Dutch & Company and Stroops Heroic Dogs

click to enlarge feat42_phillip_perrow_michelle_shriver_caleb_shriver.jpg

Scott Elmquist

Phillip Perrow
Co-Owner and Co-Chef

Michelle Shriver
Co-owner and Front-of-House Manager

Caleb Shriver
Co-Owner and Co-Chef

Running a restaurant is backbreaking work. The three owners of Church Hill restaurant Dutch & Company are there six days a week, as many as 14 hours a day.

It’s not glory that motivates them. It’s camaraderie.

“The way you move in the kitchen becomes fluid — there’s an unspoken language that you learn, and I think you immerse yourself in it for so long and for so many hours … that eventually it consumes you,” co-chef Caleb Shriver says. “And you can’t leave it. It becomes what you wake up for.”

The restaurant’s origin story is a long and tangled one. Michelle (then Peake) Shriver had worked with Phillip Perrow at Acacia. Then she moved to Chicago, where she met Caleb Shriver at the restaurant where they worked together.

They started dating; she returned to Richmond; Phillip met Caleb on a visit to Chicago… and eventually all three ended up here. Caleb and Michelle married in 2012.

For years, Caleb says, they talked about opening a restaurant: “nights out, having a drink, sharing ideas.”

In 2012, it happened. They fell in love with a storefront in Church Hill, and Dutch & Company was born. It’s become an integral part of the area’s changing scene.

It wasn’t a high-concept restaurant. Dutch & Company arose organically from its surroundings, becoming known as an intimate neighborhood place that served exceptionally good food. Accolades soon poured in. Food & Wine named both Caleb and Phillip as 2014 finalists for the people’s best new chef. Style named it restaurant of the year in 2014. And in 2016, the restaurant received the Elby award for Richmond’s best restaurant.

The team took it in stride and kept on cooking.

“They have this unique ability to get lost in the creativity of food,” Michelle says. When the chefs got a whole lamb in the kitchen, she suggested selling house-made hot dogs out of the kitchen door. The hot dogs became a Saturday tradition that drew block-long lines, and the trio decided to feed the fans in a new place down the street, Stroops Heroic Dogs. Aaron LeMire, who is now Dutch’s bar manager, created the craft sodas served there.
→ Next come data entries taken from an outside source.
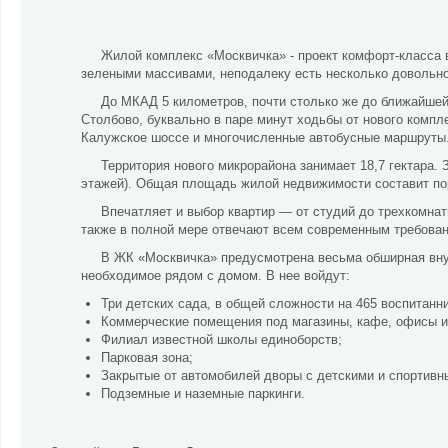
Жилой комплекс «Москвичка» - проект комфорт-класса в
зелеными массивами, неподалеку есть несколько довольно
До МКАД 5 километров, почти столько же до ближайшей 
Столбово, буквально в паре минут ходьбы от нового комп
Калужское шоссе и многочисленные автобусные маршруты
Территория нового микрорайона занимает 18,7 гектара.
этажей). Общая площадь жилой недвижимости составит пор
Впечатляет и выбор квартир — от студий до трехкомна
также в полной мере отвечают всем современным требова
В ЖК «Москвичка» предусмотрена весьма обширная вну
необходимое рядом с домом. В нее войдут:
Три детских сада, в общей сложности на 465 воспитанни
Коммерческие помещения под магазины, кафе, офисы и 
Филиал известной школы единоборств;
Парковая зона;
Закрытые от автомобилей дворы с детскими и спортив
Подземные и наземные паркинги.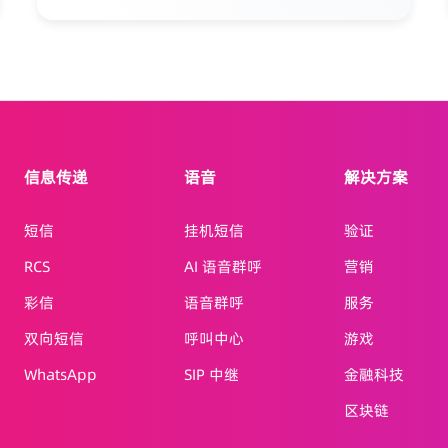
27001等国际认证，确保最高标准的数据安全
与隐私保护。
信息传递
语音
解决方案
短信
挂机短信
验证
RCS
AI 语音群呼
营销
彩信
语音群呼
服务
双向短信
呼叫中心
游戏
WhatsApp
SIP 中继
金融科技
区块链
Perrow and the Shrivers have been generous to Church Hill. When nearby bakery Sub Rosa caught fire, the owner sent his pastries to Dutch & Company so they wouldn’t be wasted. The team held an impromptu bake sale to benefit Sub Rosa — and when the pastries ran out, neighbor WPA Bakery contributed more. Dutch & Company also has contributed food to such nonprofits as ChildSavers and the Doorways.

The three owners are known for supporting their staff’s endeavors too. They’ve helped a dishwasher become front-of-house manager at Stroops, and cheered on former servers as they opened their own businesses. Former sous chef Travis Carraway recently left for San Francisco. It was hard to let him go, Caleb says, but he was proud. It’s like being a parent, he says: “This isn’t about just me anymore. This is about all of you.”